Every successful project we have delivered has been phased. Start with one site, one region, or one team. Learn from reality. Adjust. Then expand. The organisations that resist the pressure to "just roll it out everywhere at once" are the ones whose systems are still being used a year later.
If a technology change makes a care worker's day harder, it will not stick. It does not matter how good the system is, how much it cost, or how enthusiastic the board is.
Every technology decision in care should start with one question: what does this mean for the person delivering care? If the answer is "one more thing to do," you have a problem. If the answer is "something that saves them time," you have a chance.
When a care organisation protects its data, it is protecting the people that data describes. Security in care is not an IT overhead. It is a direct expression of the duty of care. The data you hold contains the intimate details of vulnerable people's lives. Protecting it to the highest standard is as much a care responsibility as administering medication correctly or reporting a safeguarding concern.
It is tempting to measure what is easy to count: tickets resolved, devices deployed, training sessions delivered. But the measures that matter are different. Has the system reduced the time care workers spend on administration? Has it improved visibility of care quality indicators? Has it freed up time that can be redirected to care delivery?
The most valuable measurement is also the simplest. Ask the care workers. If they tell you the technology helps them do their job, you have succeeded. If they tell you it gets in the way, no dashboard metric will change that.
The care sector's relationship with technology is maturing. Five years ago, the conversation was about whether to digitise. Now it is about how to digitise well.
But the patterns across these 23 projects suggest the sector still has ground to cover. Too many providers are locked into contracts with IT suppliers who do not understand care. Too many technology decisions are made on price alone, without considering the total cost of poor implementation and failed adoption.
The next phase is not about buying more tools. It is about making better use of what already exists, connecting systems so that data flows to where it is needed, building security into the foundation, and supporting the workforce to use technology confidently. AI will play a role, but only if it is grounded in practical reality rather than hype.

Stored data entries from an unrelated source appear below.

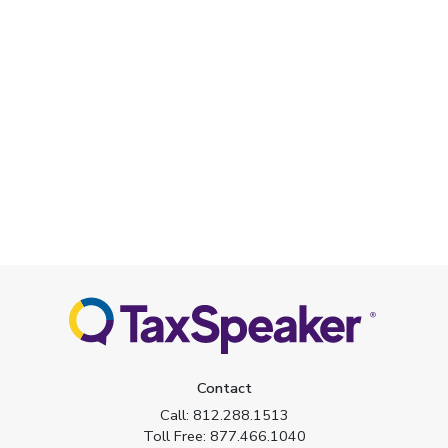
Contact
Call:
812.288.1513
Toll Free:
877.466.1040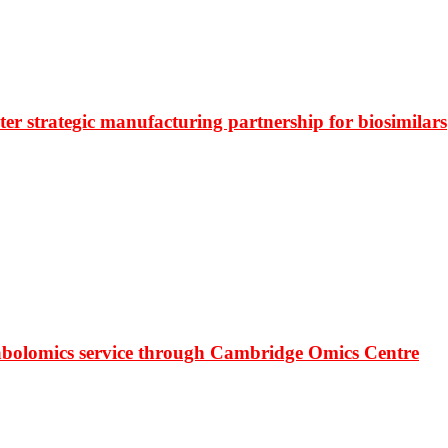
r strategic manufacturing partnership for biosimilars
bolomics service through Cambridge Omics Centre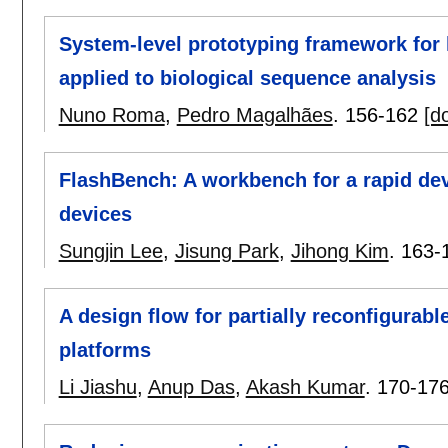
System-level prototyping framework for 
applied to biological sequence analysis
Nuno Roma
,
Pedro Magalhães
.
156-162
[do
FlashBench: A workbench for a rapid de
devices
Sungjin Lee
,
Jisung Park
,
Jihong Kim
.
163-
A design flow for partially reconfigurab
platforms
Li Jiashu
,
Anup Das
,
Akash Kumar
.
170-17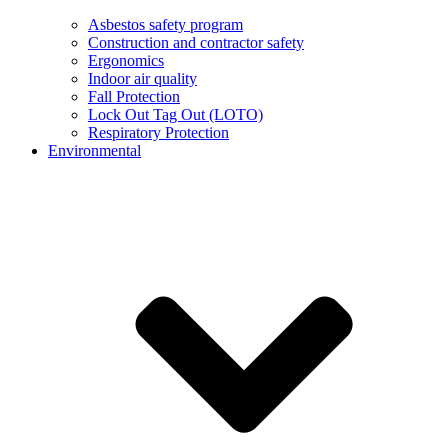
Asbestos safety program
Construction and contractor safety
Ergonomics
Indoor air quality
Fall Protection
Lock Out Tag Out (LOTO)
Respiratory Protection
Environmental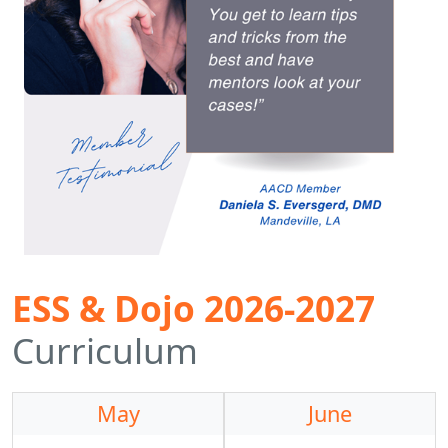
ESS & Dojo 2026-2027
Curriculum
May
June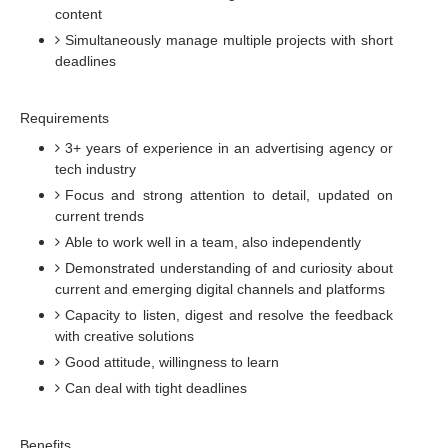
content
Simultaneously manage multiple projects with short
deadlines
Requirements
3+ years of experience in an advertising agency or
tech industry
Focus and strong attention to detail, updated on
current trends
Able to work well in a team, also independently
Demonstrated understanding of and curiosity about
current and emerging digital channels and platforms
Capacity to listen, digest and resolve the feedback
with creative solutions
Good attitude, willingness to learn
Can deal with tight deadlines
Benefits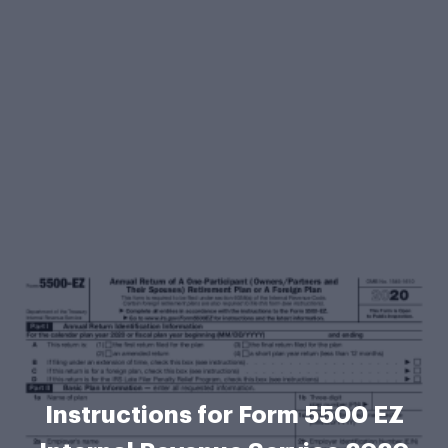
Instructions for Form 5500 EZ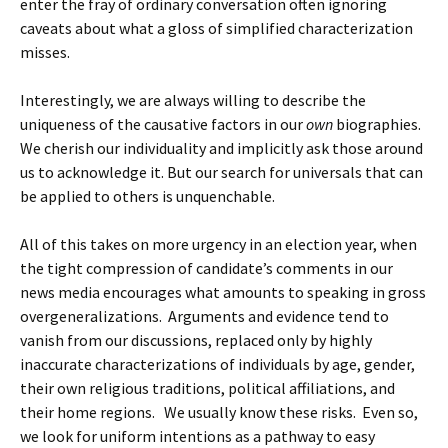
enter the fray of ordinary conversation often ignoring
caveats about what a gloss of simplified characterization
misses.
Interestingly, we are always willing to describe the
uniqueness of the causative factors in our
own
biographies.
We cherish our individuality and implicitly ask those around
us to acknowledge it. But our search for universals that can
be applied to others is unquenchable.
All of this takes on more urgency in an election year, when
the tight compression of candidate’s comments in our
news media encourages what amounts to speaking in gross
overgeneralizations. Arguments and evidence tend to
vanish from our discussions, replaced only by highly
inaccurate characterizations of individuals by age, gender,
their own religious traditions, political affiliations, and
their home regions. We usually know these risks. Even so,
we look for uniform intentions as a pathway to easy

The organisations that will thrive are the ones that get the foundations right: reliable infrastructure, well-implemented systems, supported staff, built-in security, and data that is visible and actionable. These are not exciting ambitions. But they are the ambitions that make a genuine difference to care delivery.
Technology in care is not about being cutting edge. It is about being reliable, safe, and there when it matters. The best technology in a care setting is the technology nobody talks about because it simply works. The Wi-Fi that does not drop. The care record system that loads when a care worker needs it. The security that protects sensitive data without adding friction to someone's shift.
After 23 projects, the real test of technology in care is a quiet one. Does the care worker's day run more smoothly? Is the resident's data safer? Can the registered manager see what they need to see, when they need to see it?
If the answer is yes, the technology is doing what technology in care should always do: getting out of the way so people can focus on what actually matters.